Thursday, August 11, 2011

Freedom

It is both sad and terrifying to me that we have here any significant portion of the population that would even consider casting a vote in favor of someone in the mold of Sarah Palin or Michele Bachmann, but I try not to let it get to me too much because neither of these people would ever be considered electable to the office of President of the United States. But the guy that I prayed (figuratively speaking) would decide not to run, Governor Rick Perry (R-TX), appears ready to jump into the race, and he is truly a scary candidate, because he actually could win.
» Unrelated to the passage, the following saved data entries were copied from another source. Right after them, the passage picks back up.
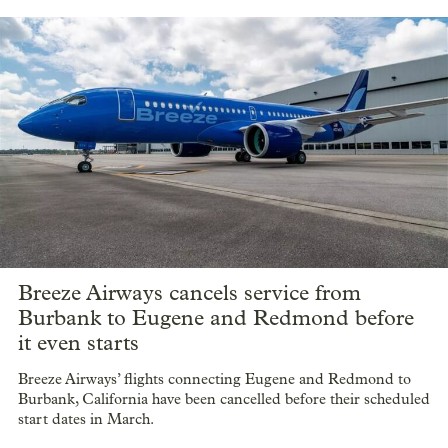
Breeze Airways cancels service from
Burbank to Eugene and Redmond before
it even starts
Breeze Airways’ flights connecting Eugene and Redmond to
Burbank, California have been cancelled before their scheduled
start dates in March.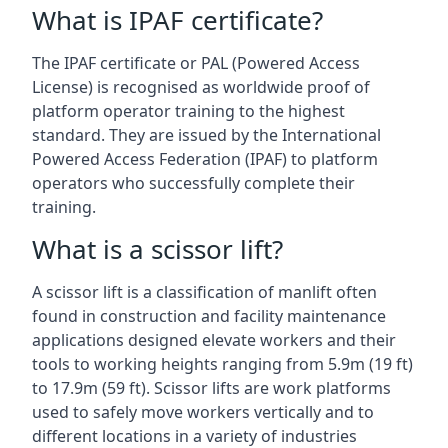
What is IPAF certificate?
The IPAF certificate or PAL (Powered Access
License) is recognised as worldwide proof of
platform operator training to the highest
standard. They are issued by the International
Powered Access Federation (IPAF) to platform
operators who successfully complete their
training.
What is a scissor lift?
A scissor lift is a classification of manlift often
found in construction and facility maintenance
applications designed elevate workers and their
tools to working heights ranging from 5.9m (19 ft)
to 17.9m (59 ft). Scissor lifts are work platforms
used to safely move workers vertically and to
different locations in a variety of industries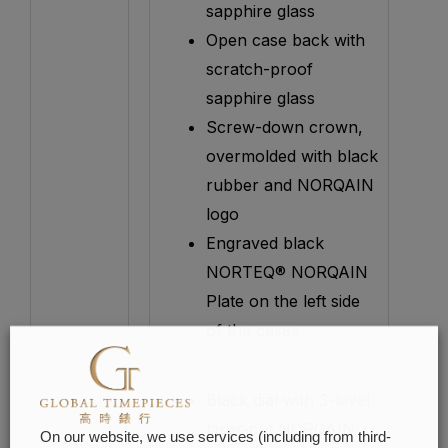
sapphire glass
Open case back with
scratch-proof
sapphire glass
Screw-down crown,
overmolded with black
rubber and NORQAIN
logo
Engraved black
NORTEQ® NORQAIN
Plate on the left side
of the cases
Black dial with 3-level
laser-cut NORQAIN
On our website, we use services (including from third-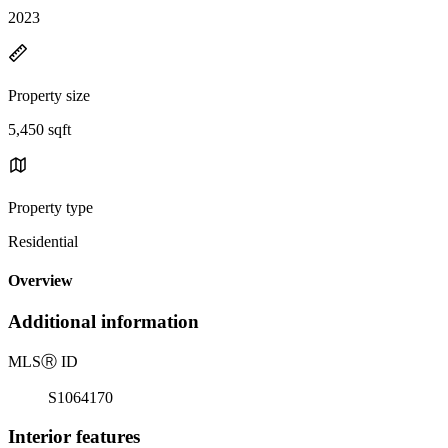
2023
Property size
5,450 sqft
Property type
Residential
Overview
Additional information
MLS
Ⓡ
ID
S1064170
Interior features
Even if you set everything else about Gov. Perry aside, he just looks uncomfortably like Ronald Reagan when he stands at a podium. Do we really want to relive the 1980s? It's worse than that, though...far, far worse. This is the guy who sponsored a state-wide prayer event, because God apparently looks kindly upon Texan presidential candidates (though it seemingly required a deal with the Devil to secure George W's seat in the Oval Office). Strangely, it was a calculated political move, a ploy to contrast Perry with Mitt "Book of Mormon" Romney, who is despised by the far-right wing of the GOP, and by most accounts, the event went very well for Perry--it is Texas, after all. The scary part is that the guy has enough charisma and appeal that he could be palatable to both ends of the Republican Party, and unlike Palin or Bachmann (or any other prospective opponent in the GOP), he actually has some sort of qualification: a political post that he has not abandoned, and the factual claim that his state has created more jobs than any other since the recession hit. He won't tell you that the huge majority of those jobs are of the part-time, minimum wage variety doing things like flipping burgers and running cash registers at Wal-Mart, but I guess work is work. So, on the surface Rick Perry looks downright Presidential, a legitimate challenger to Obama come November 2012, with the added bonus (for Republicans) of being less-obviously on the brink of speaking in tongues than some fellow members of his party.

But let's return, for a moment, to this day of prayer thing. We have this persistent problem in this country where some people would have us become a theocracy. We are no such thing, nor should we be. No religion should be imposed upon a person who does not want it, and no one religion should be given any kind of preference over another, or over the lack of one. It's right there in the Bill of Rights, the very first part of the first amendment to the U.S. Constitution. In case you haven't read it, it states: Congress shall make no law respecting an establishment of religion, or prohibiting the free exercise thereof...

Our founding fathers, much wiser men than your average American today (or in any day), saw the very obvious danger here, and they saw that it was important enough that they made it the first fucking thing they said on the subject of American rights. And because no religion can be legally established as a preferential one, it should not be an issue that enters into politics, and it should not be an arena into which any politician should enter. Similarly, voters should not allow it to enter into the equation of who they choose to vote for. Yet, there are still an alarming number of eligible voters who would not even consider voting for someone who was not a very visible and undoubted Christian, something that Rick Perry ensured would not come into question for him. Why do we continue to allow religion to factor into our politics to such an alarming extent? If Rick Perry is a Christian, I have no problem with that, as long as he puts the well-being of his country first. I can tell you this right now, though, I cannot stomach the thought of any national days of prayer or anything like that any more than I can accept the legitimacy of a politician who claims to have received a calling from God to be President or anything else. Here in these United States, we have freedom of religion, but we also have freedom from religion.